Puertas abiertas. La acusación no es nueva. El Señor, “siempre humilde” como hasta don Mario reconoce, también sufrió este tipo de comentarios y fue tachado de “comilón y de borracho” (Lucas 7, 33-35). Los comentarios del Sr. Madrigal podrían dar la idea de una Nunciatura inaccesible. No es así. En varias oportunidades he dicho que las puertas de la Nunciatura Apostólica están abiertas para recibir a todos los costarricenses y los visitantes de cualquier condición social, de cualquier religión. Domingo a domingo en ella celebro la Santa Misa para aquellos que deseen participar. A ellas también está invitado el señor Madrigal y su querida familia para beneficiarse de un verdadero banquete celestial, el banquete Eucarístico, y disfrutar un momento de amistad verdadera entre las personas.
Me mueve a hacer estas reflexiones, la visión simplista o, más bien, mutilada que nos presenta don Mario con respecto a la historia de la Iglesia y de los papas. Pienso que los lectores merecen una visión más universal. Lo hago con el mismo espíritu expresado por su santidad Pablo VI en la Asamblea de las Naciones Unidas, el año 1965: “No tenemos nada que pedir, ninguna cuestión que plantear, a lo sumo un deseo que formular, un permiso que solicitar: el de poder servirles en lo que esté a nuestro alcance con desinterés, humildad y amor”.

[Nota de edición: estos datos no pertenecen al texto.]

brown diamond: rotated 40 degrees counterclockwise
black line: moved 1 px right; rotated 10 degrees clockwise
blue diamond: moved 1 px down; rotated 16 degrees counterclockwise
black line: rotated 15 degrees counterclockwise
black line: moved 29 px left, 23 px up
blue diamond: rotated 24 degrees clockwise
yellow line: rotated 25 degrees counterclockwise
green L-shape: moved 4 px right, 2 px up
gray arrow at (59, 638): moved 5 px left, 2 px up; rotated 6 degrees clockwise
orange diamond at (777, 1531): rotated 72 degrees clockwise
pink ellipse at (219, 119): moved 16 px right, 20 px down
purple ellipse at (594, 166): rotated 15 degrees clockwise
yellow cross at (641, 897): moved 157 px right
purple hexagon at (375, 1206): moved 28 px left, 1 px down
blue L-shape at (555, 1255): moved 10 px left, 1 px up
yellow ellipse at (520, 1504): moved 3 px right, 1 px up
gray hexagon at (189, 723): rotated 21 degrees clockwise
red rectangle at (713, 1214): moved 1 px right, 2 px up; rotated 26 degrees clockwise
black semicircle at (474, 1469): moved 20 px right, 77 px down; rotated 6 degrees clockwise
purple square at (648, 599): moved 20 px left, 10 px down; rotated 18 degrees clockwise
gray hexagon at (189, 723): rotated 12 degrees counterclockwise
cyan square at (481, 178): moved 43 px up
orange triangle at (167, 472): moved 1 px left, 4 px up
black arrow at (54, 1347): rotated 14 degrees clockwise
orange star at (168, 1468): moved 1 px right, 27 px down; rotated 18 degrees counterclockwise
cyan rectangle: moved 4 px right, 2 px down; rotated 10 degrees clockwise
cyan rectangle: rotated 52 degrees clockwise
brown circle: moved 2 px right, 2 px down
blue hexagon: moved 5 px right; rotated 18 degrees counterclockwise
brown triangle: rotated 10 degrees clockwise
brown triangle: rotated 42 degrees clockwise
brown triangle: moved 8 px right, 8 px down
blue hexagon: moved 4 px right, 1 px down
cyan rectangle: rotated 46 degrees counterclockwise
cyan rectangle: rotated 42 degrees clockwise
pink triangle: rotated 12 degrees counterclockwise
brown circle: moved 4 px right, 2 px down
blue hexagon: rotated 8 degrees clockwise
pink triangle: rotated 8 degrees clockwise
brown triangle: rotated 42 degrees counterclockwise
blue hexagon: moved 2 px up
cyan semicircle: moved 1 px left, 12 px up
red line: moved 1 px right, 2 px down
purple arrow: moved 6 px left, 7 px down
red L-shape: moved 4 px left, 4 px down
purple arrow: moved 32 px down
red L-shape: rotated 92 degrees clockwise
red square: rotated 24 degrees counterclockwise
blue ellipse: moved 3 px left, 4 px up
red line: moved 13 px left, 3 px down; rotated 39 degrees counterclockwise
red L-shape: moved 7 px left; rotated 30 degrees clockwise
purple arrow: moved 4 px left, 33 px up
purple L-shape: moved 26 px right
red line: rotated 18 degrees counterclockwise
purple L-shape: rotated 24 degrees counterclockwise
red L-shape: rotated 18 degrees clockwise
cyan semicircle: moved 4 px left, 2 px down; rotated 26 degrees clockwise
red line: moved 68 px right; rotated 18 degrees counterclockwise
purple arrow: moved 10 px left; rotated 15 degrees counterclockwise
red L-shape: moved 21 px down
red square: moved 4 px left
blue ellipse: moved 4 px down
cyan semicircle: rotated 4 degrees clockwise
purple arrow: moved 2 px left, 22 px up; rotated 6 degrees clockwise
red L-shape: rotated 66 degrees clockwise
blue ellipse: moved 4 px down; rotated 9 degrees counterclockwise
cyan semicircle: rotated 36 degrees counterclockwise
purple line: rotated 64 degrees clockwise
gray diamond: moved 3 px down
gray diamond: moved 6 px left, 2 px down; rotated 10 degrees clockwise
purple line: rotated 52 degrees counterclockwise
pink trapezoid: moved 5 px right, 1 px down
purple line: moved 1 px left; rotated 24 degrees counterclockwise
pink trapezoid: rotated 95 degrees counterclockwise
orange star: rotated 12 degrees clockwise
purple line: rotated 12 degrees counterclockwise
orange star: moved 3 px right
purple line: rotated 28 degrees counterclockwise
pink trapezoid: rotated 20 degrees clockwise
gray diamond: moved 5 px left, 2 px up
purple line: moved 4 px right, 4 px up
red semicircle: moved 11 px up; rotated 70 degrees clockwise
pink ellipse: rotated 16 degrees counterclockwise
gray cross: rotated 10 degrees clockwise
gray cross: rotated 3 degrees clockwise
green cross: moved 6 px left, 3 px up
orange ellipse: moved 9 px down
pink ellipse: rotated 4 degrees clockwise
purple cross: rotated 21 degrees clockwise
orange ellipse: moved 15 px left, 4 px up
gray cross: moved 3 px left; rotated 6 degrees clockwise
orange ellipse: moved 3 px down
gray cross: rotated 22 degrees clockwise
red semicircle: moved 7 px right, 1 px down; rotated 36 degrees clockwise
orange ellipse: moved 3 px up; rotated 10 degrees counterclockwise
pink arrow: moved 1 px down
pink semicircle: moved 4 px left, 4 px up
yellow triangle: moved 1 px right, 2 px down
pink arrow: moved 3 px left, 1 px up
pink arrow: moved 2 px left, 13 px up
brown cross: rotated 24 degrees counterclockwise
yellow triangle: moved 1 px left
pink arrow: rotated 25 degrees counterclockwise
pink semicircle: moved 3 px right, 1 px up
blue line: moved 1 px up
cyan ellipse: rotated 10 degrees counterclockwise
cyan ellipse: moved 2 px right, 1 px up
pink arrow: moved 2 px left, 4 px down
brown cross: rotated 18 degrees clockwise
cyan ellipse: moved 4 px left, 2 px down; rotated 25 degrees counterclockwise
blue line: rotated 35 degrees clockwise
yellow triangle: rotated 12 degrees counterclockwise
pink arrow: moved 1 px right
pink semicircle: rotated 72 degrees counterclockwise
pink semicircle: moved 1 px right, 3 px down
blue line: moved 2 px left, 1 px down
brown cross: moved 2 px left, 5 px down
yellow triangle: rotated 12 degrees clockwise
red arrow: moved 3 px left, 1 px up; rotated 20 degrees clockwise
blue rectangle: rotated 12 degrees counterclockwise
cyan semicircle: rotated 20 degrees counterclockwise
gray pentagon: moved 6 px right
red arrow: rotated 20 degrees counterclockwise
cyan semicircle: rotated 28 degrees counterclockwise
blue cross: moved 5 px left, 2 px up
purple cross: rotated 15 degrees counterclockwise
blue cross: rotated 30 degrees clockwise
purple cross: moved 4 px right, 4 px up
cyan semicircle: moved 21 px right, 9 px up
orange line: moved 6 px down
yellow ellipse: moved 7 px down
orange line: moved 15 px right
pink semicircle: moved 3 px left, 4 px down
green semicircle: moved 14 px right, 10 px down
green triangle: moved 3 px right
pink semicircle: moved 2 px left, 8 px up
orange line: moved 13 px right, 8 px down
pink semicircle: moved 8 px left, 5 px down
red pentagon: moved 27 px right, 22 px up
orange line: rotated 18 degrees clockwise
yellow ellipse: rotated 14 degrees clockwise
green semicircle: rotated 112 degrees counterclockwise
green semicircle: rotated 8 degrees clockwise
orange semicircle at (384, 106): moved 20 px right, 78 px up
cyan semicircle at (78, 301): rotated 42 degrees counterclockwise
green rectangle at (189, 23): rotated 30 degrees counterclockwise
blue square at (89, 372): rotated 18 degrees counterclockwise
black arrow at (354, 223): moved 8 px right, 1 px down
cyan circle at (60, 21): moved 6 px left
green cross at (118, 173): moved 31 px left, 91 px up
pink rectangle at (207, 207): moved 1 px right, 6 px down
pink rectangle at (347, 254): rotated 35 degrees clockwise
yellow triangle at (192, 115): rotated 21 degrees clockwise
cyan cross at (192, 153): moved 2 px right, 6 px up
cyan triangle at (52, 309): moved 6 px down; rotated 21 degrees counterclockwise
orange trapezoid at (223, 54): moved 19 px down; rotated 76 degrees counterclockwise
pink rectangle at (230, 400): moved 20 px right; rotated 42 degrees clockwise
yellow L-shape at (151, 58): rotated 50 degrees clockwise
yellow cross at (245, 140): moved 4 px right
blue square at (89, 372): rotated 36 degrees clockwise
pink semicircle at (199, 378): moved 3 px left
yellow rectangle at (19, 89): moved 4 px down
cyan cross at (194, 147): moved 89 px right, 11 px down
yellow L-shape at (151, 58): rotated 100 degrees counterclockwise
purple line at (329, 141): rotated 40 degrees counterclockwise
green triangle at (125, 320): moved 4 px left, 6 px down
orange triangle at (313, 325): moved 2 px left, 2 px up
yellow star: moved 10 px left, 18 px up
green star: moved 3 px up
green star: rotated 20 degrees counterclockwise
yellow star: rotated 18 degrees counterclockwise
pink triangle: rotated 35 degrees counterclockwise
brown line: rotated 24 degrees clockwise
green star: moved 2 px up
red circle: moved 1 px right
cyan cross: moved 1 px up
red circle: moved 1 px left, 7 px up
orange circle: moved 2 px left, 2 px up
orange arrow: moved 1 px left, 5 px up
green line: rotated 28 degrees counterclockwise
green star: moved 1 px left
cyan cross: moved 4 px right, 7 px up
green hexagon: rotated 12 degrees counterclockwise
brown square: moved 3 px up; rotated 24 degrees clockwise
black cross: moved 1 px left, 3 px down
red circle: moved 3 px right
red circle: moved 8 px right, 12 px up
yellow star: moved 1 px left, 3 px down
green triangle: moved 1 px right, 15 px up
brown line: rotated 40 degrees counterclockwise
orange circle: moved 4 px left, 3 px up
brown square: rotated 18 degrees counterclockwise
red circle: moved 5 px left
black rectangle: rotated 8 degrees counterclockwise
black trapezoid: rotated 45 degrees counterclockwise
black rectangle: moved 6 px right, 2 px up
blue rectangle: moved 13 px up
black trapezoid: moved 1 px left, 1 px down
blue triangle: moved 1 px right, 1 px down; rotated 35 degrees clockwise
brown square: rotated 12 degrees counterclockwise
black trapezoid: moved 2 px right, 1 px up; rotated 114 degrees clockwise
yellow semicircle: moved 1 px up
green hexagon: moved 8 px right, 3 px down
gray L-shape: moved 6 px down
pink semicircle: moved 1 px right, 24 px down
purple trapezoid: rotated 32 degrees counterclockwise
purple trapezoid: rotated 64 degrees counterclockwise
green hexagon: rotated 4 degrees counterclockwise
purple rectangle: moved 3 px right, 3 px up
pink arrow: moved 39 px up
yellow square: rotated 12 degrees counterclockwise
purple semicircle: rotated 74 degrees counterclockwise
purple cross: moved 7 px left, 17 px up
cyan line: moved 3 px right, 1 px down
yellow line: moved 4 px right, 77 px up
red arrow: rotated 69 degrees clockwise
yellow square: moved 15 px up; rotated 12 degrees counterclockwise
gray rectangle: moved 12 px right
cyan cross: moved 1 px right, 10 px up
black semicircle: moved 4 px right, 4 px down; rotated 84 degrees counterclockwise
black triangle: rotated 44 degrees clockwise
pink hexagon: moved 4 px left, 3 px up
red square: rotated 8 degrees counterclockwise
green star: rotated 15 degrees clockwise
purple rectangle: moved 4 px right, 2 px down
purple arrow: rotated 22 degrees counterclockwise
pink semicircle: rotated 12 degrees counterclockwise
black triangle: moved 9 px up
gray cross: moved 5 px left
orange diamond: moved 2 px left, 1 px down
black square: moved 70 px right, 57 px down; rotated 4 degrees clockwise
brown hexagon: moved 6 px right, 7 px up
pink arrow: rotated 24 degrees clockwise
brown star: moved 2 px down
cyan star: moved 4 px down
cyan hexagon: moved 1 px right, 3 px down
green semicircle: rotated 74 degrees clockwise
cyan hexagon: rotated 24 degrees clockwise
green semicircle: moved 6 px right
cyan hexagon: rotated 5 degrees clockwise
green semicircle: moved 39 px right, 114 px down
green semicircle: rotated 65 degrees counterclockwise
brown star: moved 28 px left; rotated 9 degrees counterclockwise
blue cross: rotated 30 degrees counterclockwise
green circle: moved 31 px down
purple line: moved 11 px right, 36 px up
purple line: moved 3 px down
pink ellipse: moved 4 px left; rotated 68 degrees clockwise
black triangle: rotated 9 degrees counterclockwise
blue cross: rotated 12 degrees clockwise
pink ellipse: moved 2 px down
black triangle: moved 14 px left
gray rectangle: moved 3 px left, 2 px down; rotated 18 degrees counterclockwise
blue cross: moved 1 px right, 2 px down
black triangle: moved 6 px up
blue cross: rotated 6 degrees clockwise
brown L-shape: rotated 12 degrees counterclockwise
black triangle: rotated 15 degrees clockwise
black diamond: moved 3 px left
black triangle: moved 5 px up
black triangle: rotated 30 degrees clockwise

La historia de la Iglesia y de los papas es, en primer lugar, la historia de millones de mártires que ofrendaron, y entregan hoy, su vida por la Fe en Cristo. Merecieron esta gloria, por ejemplo, el primer Papa, San Pedro, cuya solemnidad conmemoramos en días pasados, pero también un papa San Cleto o el papa San Marcelino, entre otros. Es la historia de aquellos que sin poseer nada supieron atesorar en el cielo, por la práctica de las virtudes cristianas, como un San Martín de Porres, una Santa Bernardita Soubirous o los humildes pastorcitos de Fátima. O de aquellos que nacidos en la nobleza, rodeados de gloria o en la abundancia de bienes, se despojaron de todo para mejor servir a Dios y a sus hermanos. Ejemplos no faltan, como una Santa Isabel de Hungría, un San Ignacio de Loyola o un San Francisco de Asís. Hubo otros que sin dejar sus dignidades vivieron desapegados por completo del mundo y así se santificaron como San Luis Rey de Francia, Santa Elena, Santa Eduviges. En ese desprendimiento absoluto y desinteresado hubo también aquellos que, no conformes con renunciar a la sangre o la fortuna, se hicieron uno con el dolor del prójimo y entregaron su vida por ellos, como un San Luis Gonzaga, que habiendo renunciado a su título de príncipe a favor de su hermano y cuidando enfermos en los hospitales, contrajo él mismo una enfermedad que lo llevó al sepulcro.
Es la historia de la beata sor María Romero, así como también de miles de hombres y mujeres, religiosos o laicos, que en todos los tiempos y también en los nuestros, sirvieron y sirven en el absoluto anonimato a los más necesitados, a los pobres, a los ancianos y huérfanos, a los privados de libertad y a los enfermos; teniendo como únicos testigos las paredes de los hospitales, de los asilos y las cárceles o las humildes casas de los que menos tienen.
En fin y para no ir muy lejos en el tiempo, bastaría mencionar al siervo de Dios Juan Pablo II, amado por los creyentes, admirado por los incrédulos y respetado hasta por sus adversarios.
Termino por agradecer al señor Madrigal la oportunidad que ofreció para dar a conocer, aunque sea de modo imperfecto, el verdadero rostro de la Iglesia de Cristo.